The folks over at Motherboard posted this awesome project from art collection Tachyons+ and sat down for an interview with them as well.
A couple of weekends ago, while strolling through Moogfest’s Broadway Outdoor area en route to see Giorgio Moroder, I happened upon a pyramidal video installation. Its colorful, glitchy transmissions, simultaneously sacred and cyberpunkish, beckoned me Videodrome-style to gaze upon and enter its embedded TV sets. It turned out that this installation was a giant glitch video synthesizer built by Tachyons+, a collective that builds “custom modified electronics” for video artists.
The Florida-based Tachyons+ was formed in 2012, born out of thrift store and flea market junk. Masterminds Logan Owlbeemoth and Omebi Velouria forged the design project out of a desire to “offer low cost unique video gear to video artists interested in working with analog-based video creativity.” To that end, The Tachyons+ Video Pyramid works by outputting to a HI-8 camera, which users can aim at themselves or at the installation’s TV sets. The camera’s signal is then routed to the TV sets’ cathode ray tubes, which display the results of the user’s knob tweaking. In the words of Owlbeemoth, this allows users to create “all kinds of lovely psychedelic video feedback tunnels.”
Owlbeemoth recently took some time to talk about how he and his team, which also includes video artist Jason MCC, built the Tachyons+ Video Pyramid. He also mused on the art of glitch, video synthesis, and what we can expect to see from Tachyons+ in the near future.
When and how did you come up with the idea for the video synth that became an installation at Moogfest?
We had been seeking a place to do a video installation, and when a friend sent us the Moogfest MAP proposal, ultra-lightbulbs immediately fired up in our heads. What better place to display live, hands-on analog video art to an audience of thousands that fully resides in the spirit of Bob Moog and the experimental electronic dimension. The unreality answer to this question is: Some odd night in a dream, OG video art master Nam June Paik drove up in a bright holographic television and showed us the blueprints while a smiling old man named played organ in the background.

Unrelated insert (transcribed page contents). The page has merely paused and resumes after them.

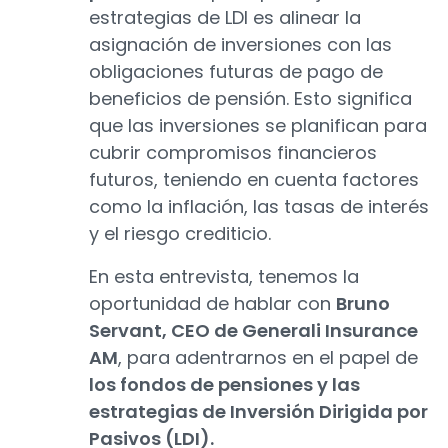
estrategias de LDI es alinear la
asignación de inversiones con las
obligaciones futuras de pago de
beneficios de pensión. Esto significa
que las inversiones se planifican para
cubrir compromisos financieros
futuros, teniendo en cuenta factores
como la inflación, las tasas de interés
y el riesgo crediticio.
En esta entrevista, tenemos la
oportunidad de hablar con
Bruno
Servant, CEO de Generali Insurance
AM
, para adentrarnos en el papel de
los fondos de pensiones y las
estrategias de Inversión Dirigida por
Pasivos (LDI).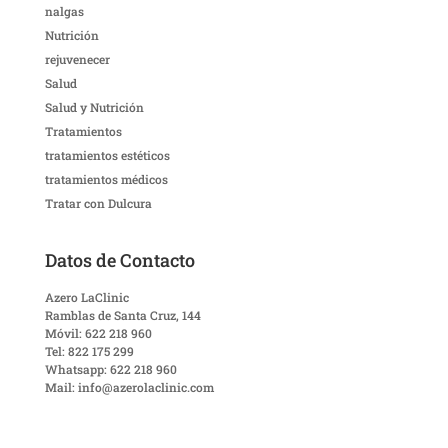
nalgas
Nutrición
rejuvenecer
Salud
Salud y Nutrición
Tratamientos
tratamientos estéticos
tratamientos médicos
Tratar con Dulcura
Datos de Contacto
Azero LaClinic
Ramblas de Santa Cruz, 144
Móvil: 622 218 960
Tel: 822 175 299
Whatsapp: 622 218 960
Mail: info@azerolaclinic.com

Where is the video pyramid now that its festival debut has come and gone?
It seems that three days at Moogfest is fairly dignified in the life of a video pyramid. A few people have inquired about using it for events, but it’s a pretty big thing to load in and out. At 10 feet by eight feet wide, plus the technical time of connecting it all together correctly, its ultimate fate seems to be eventually used as scrap wood for other projects by Phantomphoton. We could build another one pretty easy if anybody really wanted something like it for an event. Maybe as stage prop for a live band that can afford to carry something like that around?
So, what roles did you, Velouria, and Jason MCC take on with the video pyramid’s construction?
Jason MCC directed the hand construction of the pyramid. He also works as a video artist under the name Phantomphoton, using his own modified vintage video gear to project for live performances. Omebi painted and created the color design. When not working full-time in the Tachyons+ lab, she moonlights as a ambient synth artist under the name of Omebi. I designed the idea of the video pyramid. And when not running Tachyons+, I create music videos for bands. I recently did a video with Gary Numan using Tachyons+ gear.